Andrii Nakryiko <andrii.nakryiko@xxxxxxxxx> · Thu, 27 May 2021 10:44:00 -0700

On Wed, May 26, 2021 at 5:44 PM John Fastabend <john.fastabend@xxxxxxxxx> wrote:
>
> [...]
>
> > > Best to start with the simplest possible usable thing and get more
> > > complex over time.
> > >
> > > For a C definition I would expect drivers to do something like this,
> > >
> > >  struct mynic_rx_descriptor {
> > >         __u64 len;
> > >         __u64 head;
> > >         __u64 tail;
> > >         __u64 foobar;
> > >  }
> > >
> > >  struct mynic_metadata {
> > >         __u64 timestamp;
> > >         __u64 hash;
> > >         __u64 pkt_type;
> > >         struct mynic_rx_descriptor *ptr_to_rx;
> > >         /* other things */
> > >  }
> > >
> > > It doesn't really matter how the driver folks generate their metadata
> > > though. They might use some non-C thing that is more natural for
> > > writing parser/action/tcam codes.
> > >
> > > Anyways given some C block like above we generate BTF from above
> > > using normal method, quick hack just `pahole -J` the thing. Now we
> > > have a BTF file.
> > >
> > > Next up write some XDP program to do something with it,
> > >
> > >  void myxdp_prog(struct xdp_md *ctx) {
> > >         struct mynic_metadata m = (struct mynic_metadata *)ctx->data_meta;
> > >
> > >         // now I can get data using normal CO-RE
> > >         // I usually have this _(&) to put CO-RE attributes in I
> > >         // believe that is standard? Or use the other macros
> > >         __u64 pkt_type = _(&m->pkt_type)
> >
> > add __attribute__((preserve_access_index)) to the struct
> > mynic_metadata above (when compiling your BPF program) and you don't
> > need _() ugliness:
>
> +1. Although sometimes I like the ugliness so I can keep track
> of whats in CO-RE and not.

Oh, I'm just against using underscore as an identifier, I'd use
something a bit more explicit.

>
> >
> > __u64 pkt_type = m->pkt_type; /* it's CO-RE relocatable already */
> >
> > we have preserve_access_index as a code block (some selftests do this)
> > for cases when you can't annotate types
> >
> > >
> > >         // we can even walk into structs if we have probe read
> > >         // around.
> > >         struct mynic_rx_descriptor *rxdesc = _(&m->ptr_to_rx)
> > >
> > >         // now do whatever I like with above metadata
> > >  }
> > >
> > > Run above program through normal CO-RE pass and as long as it has
> > > access to the BTF from above it will work.
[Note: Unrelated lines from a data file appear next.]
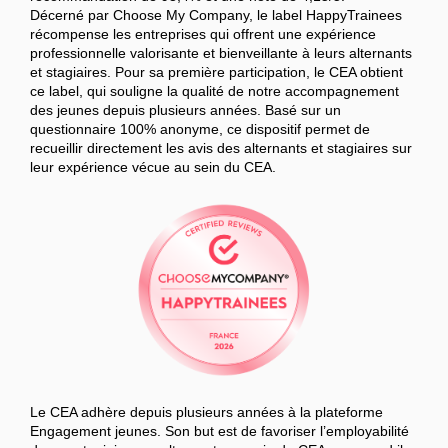
Décerné par Choose My Company, le label HappyTrainees
récompense les entreprises qui offrent une expérience
professionnelle valorisante et bienveillante à leurs alternants
et stagiaires. Pour sa première participation, le CEA obtient
ce label, qui souligne la qualité de notre accompagnement
des jeunes depuis plusieurs années. Basé sur un
questionnaire 100% anonyme, ce dispositif permet de
recueillir directement les avis des alternants et stagiaires sur
leur expérience vécue au sein du CEA.
Le CEA adhère depuis plusieurs années à la plateforme
Engagement jeunes. Son but est de favoriser l’employabilité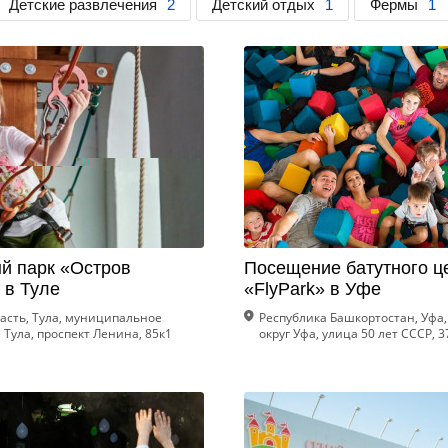
Детские развлечения
2
Детский отдых
1
Фермы
1
й парк «Остров
Посещение батутного ц
 в Туле
«FlyPark» в Уфе
ласть, Тула, муниципальное
Республика Башкортостан, Уфа,
Тула, проспект Ленина, 85к1
округ Уфа, улица 50 лет СССР, 3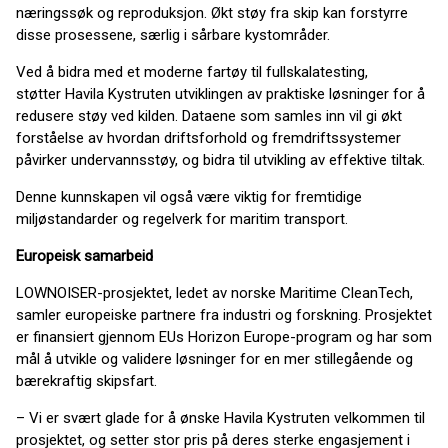
næringssøk og reproduksjon. Økt støy fra skip kan forstyrre
disse prosessene, særlig i sårbare kystområder.
Ved å bidra med et moderne fartøy til fullskalatesting,
støtter Havila Kystruten utviklingen av praktiske løsninger for å
redusere støy ved kilden. Dataene som samles inn vil gi økt
forståelse av hvordan driftsforhold og fremdriftssystemer
påvirker undervannsstøy, og bidra til utvikling av effektive tiltak.
Denne kunnskapen vil også være viktig for fremtidige
miljøstandarder og regelverk for maritim transport.
Europeisk samarbeid
LOWNOISER-prosjektet, ledet av norske Maritime CleanTech,
samler europeiske partnere fra industri og forskning. Prosjektet
er finansiert gjennom EUs Horizon Europe-program og har som
mål å utvikle og validere løsninger for en mer stillegående og
bærekraftig skipsfart.
– Vi er svært glade for å ønske Havila Kystruten velkommen til
prosjektet, og setter stor pris på deres sterke engasjement i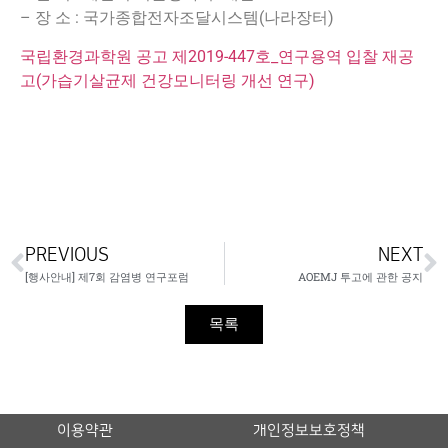
– 장 소 : 국가종합전자조달시스템(나라장터)
국립환경과학원 공고 제2019-447호_연구용역 입찰 재공
고(가습기살균제 건강모니터링 개선 연구)
PREVIOUS
NEXT
[행사안내] 제7회 감염병 연구포럼
AOEMJ 투고에 관한 공지
목록
이용약관
개인정보보호정책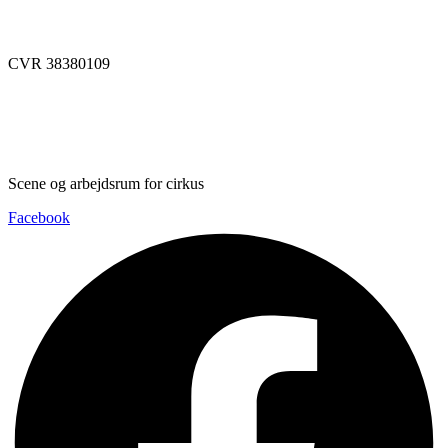
info@dynamoworkspace.dk
CVR 38380109
Downloads
Press Festival
Scene og arbejdsrum for cirkus
Facebook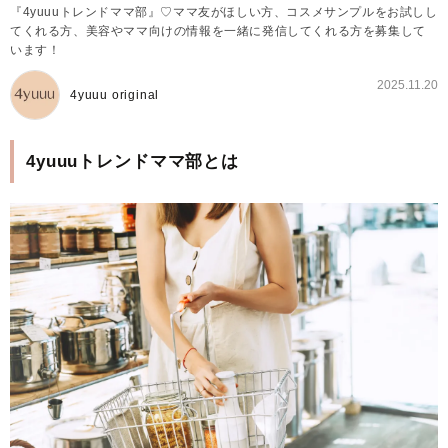
『4yuuuトレンドママ部』♡ママ友がほしい方、コスメサンプルをお試しし
てくれる方、美容やママ向けの情報を一緒に発信してくれる方を募集して
います！
2025.11.20
4yuuu original
4yuuuトレンドママ部とは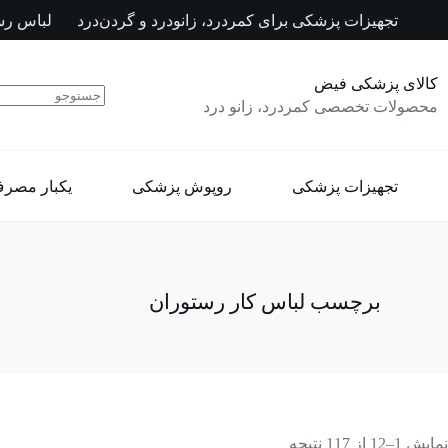
رش
تجهیزات پزشکی برای کمردرد، زانودرد و گردن‌درد
لباس رس
ه
حتوا
کالای پزشکی فیض
محصولات تخصصی کمردرد، زانو درد
تجهیزات پزشکی
روپوش پزشکی
یکبار مصر
برچسب
لباس کار رستوران
نمایش 1–12 از 117 نتیجه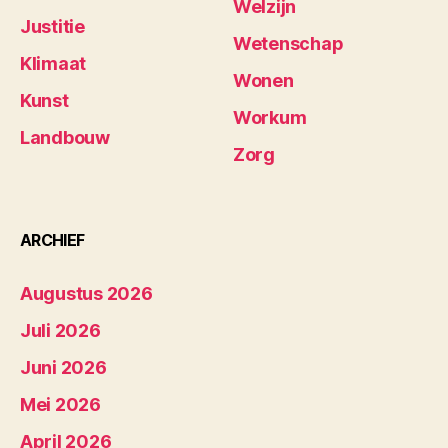
Welzijn
Justitie
Wetenschap
Klimaat
Wonen
Kunst
Workum
Landbouw
Zorg
ARCHIEF
Augustus 2026
Juli 2026
Juni 2026
Mei 2026
April 2026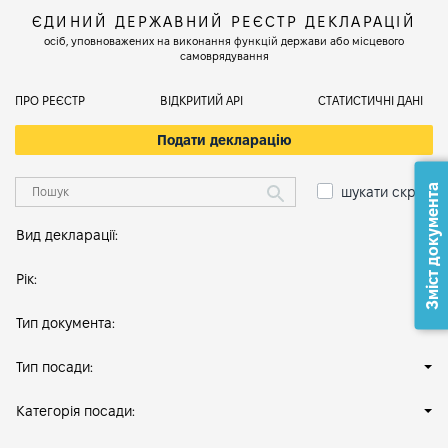
ЄДИНИЙ ДЕРЖАВНИЙ РЕЄСТР ДЕКЛАРАЦІЙ
осіб, уповноважених на виконання функцій держави або місцевого
самоврядування
ПРО РЕЄСТР
ВІДКРИТИЙ АРІ
СТАТИСТИЧНІ ДАНІ
Подати декларацію
Зміст документа
шукати скрізь
Вид декларації:
Рік:
Тип документа:
Тип посади:
Категорія посади: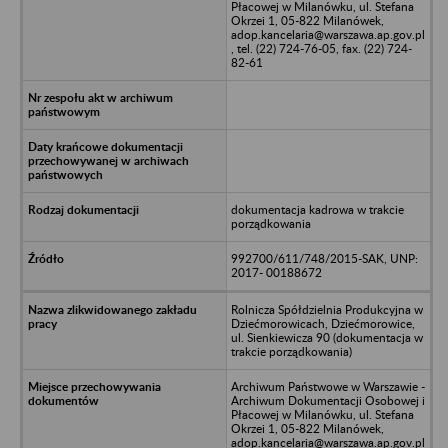
Płacowej w Milanówku, ul. Stefana
Okrzei 1, 05-822 Milanówek,
adop.kancelaria@warszawa.ap.gov.pl
, tel. (22) 724-76-05, fax. (22) 724-
82-61
dokumentacja kadrowa w trakcie
porządkowania
992700/611/748/2015-SAK, UNP:
2017- 00188672
Rolnicza Spółdzielnia Produkcyjna w
Dziećmorowicach, Dziećmorowice,
ul. Sienkiewicza 90 (dokumentacja w
trakcie porządkowania)
Archiwum Państwowe w Warszawie -
Archiwum Dokumentacji Osobowej i
Płacowej w Milanówku, ul. Stefana
Okrzei 1, 05-822 Milanówek,
adop.kancelaria@warszawa.ap.gov.pl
I have some logic
> > > sitting around to stitch two BTF blocks together but we have
> > > that now done properly for linking.
> >
> > "stitching BTF blocks together" sort of jumped out of nowhere, what is
> > this needed for? And not sure what "BTF block" means exactly, it's a
> > new terminology.
>
> I didn't know what the correct terminology here would be.

I just wasn't sure if "BTF block" is a single BTF type or it's a
collection of types built on top of vmlinux BTF (what we call split
BTF). Seems like it's the latter.

>
> What I meant is I think what you have here,
>
> "
>  BTW, not that I encourage such abuse, but for the experiment's sake,
>  you can (ab)use module BTFs mechanism today to allow dynamically
>  adding/removing split BTFs built on top of kernel (vmlinux) BTF
> "
>
> So if vendor/driver writer has a BTF file for whatever the current
> hardware is doing we can use the split BTF build mechanism to
> include it. This can be used to get Jespers dynamic reprogram
> hardware example. We just need someway to get the BTF of the
> current running hardware. What I'm suggesting to get going we
> can just take that out of band, libbpf/kernel don't have
> to care where it comes from as long as libbpf can consume the
> split BTFs before doing CO-RE.
>
> With this model I can have a single XDP program and it will
> run on multiple hardware or the same hardware across updates
> when I can use the normal CO-RE macros to access the metadata.
> When I update my hardware I just need to get ahold of the
> BTF when I do that update and my programs will continue to
> work.
>
> Once we show the value of above we can talk about a driver
> mechanism to expose the BTF over some interface, maybe in
> /sys/fs. But that would still look like a split BTF from libbpf
> side. The advantage is it should work today.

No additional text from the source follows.